This Magazine Staff
Today CBC Radio 2 launches its new format, a controversial repositioning of the national broadcaster’s commercial-free, all-music station. The overhauled lineup of programming reduces the amount of classical music and adds more jazz, pop, rock, folk, hip-hop — enough of a jumble, essentially, to make the station not really listenable for anyone.
The changes have irked many listeners, who accuse the CBC of dumbing itself down and chasing trends to try and snag listeners who won’t tune in anyway. Take, for instance, this Globe and Mail comments thread, or the 16,000+ members of the “Save Classical Music at the CBC” Facebook group. And while I agree with those who complain the new format is schizoid and unfocused, I would actually argue that the changes don’t go far enough.
Most of the criticism around this change has focused on the reduction in classical music. Classical music, the thinking goes, is inherently refined, educational, and aesthetically superior to contemporary music. Even if that were true &mdash which I don’t concede &mdash it’s beside the point when talking about the CBC.
Why do we have a national broadcaster in the first place? To provide Canadian perspective on world events, showcase Canadian artists, and tell Canadian stories. If the CBC really wanted to live up to this mandate with Radio 2, it would play nothing but Canadian music, instead of material written by dead white European men centuries before the invention of radio. Classical music is obviously part of every well-rounded musical diet, but there is no logical reason that the CBC must be its ordained provider in this country.

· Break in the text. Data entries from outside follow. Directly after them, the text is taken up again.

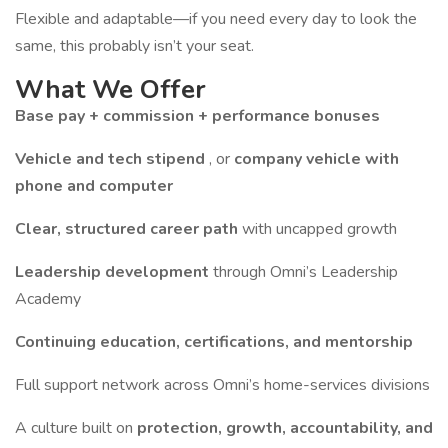
Flexible and adaptable—if you need every day to look the
same, this probably isn’t your seat.
What We Offer
Base pay + commission + performance bonuses
Vehicle and tech stipend
, or
company vehicle with
phone and computer
Clear, structured career path
with uncapped growth
Leadership development
through Omni’s Leadership
Academy
Continuing education, certifications, and mentorship
Full support network across Omni’s home-services divisions
A culture built on
protection, growth, accountability, and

The truly daring move, and one that would shore up — instead of erode — the CBC’s mission to provide Canadian programming, would be to transfer Radio 2, classical music and all, to satellite radio and online streaming, and move CBC Radio 3 onto Radio 2’s slot on the FM dial. Radio 3 has been building a substantial and devoted audience for years now, airing new Canadian music 24 hours a day, on satellite radio and over the web. It’s doing everything that a CBC radio station should be doing: it plays music by living, working Canadian musicians; it makes room for unique programming that can’t be found anywhere else on the broadcast dial; and it eschews vapid, Americanized top-40 pablum.
This move would undoubtedly provoke even more teeth-gnashing and garment-rending than the current programming change has done. But it would give the number-two station a real and meaningful mission, and save it from the anonymous irrelevance toward which it is aimlessly drifting.